THE PROBLEM => Copy the listing in full and exactly, omitting its images.

DATASET EXTRACT =>

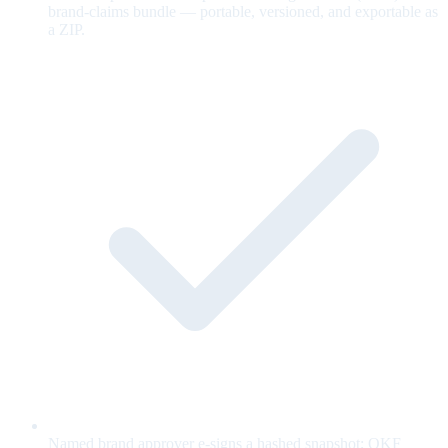
brand-claims bundle — portable, versioned, and exportable as
a ZIP.
Named brand approver e-signs a hashed snapshot; OKF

OUTPUT =>
brand-claims bundle — portable, versioned, and exportable as
a ZIP.
Named brand approver e-signs a hashed snapshot; OKF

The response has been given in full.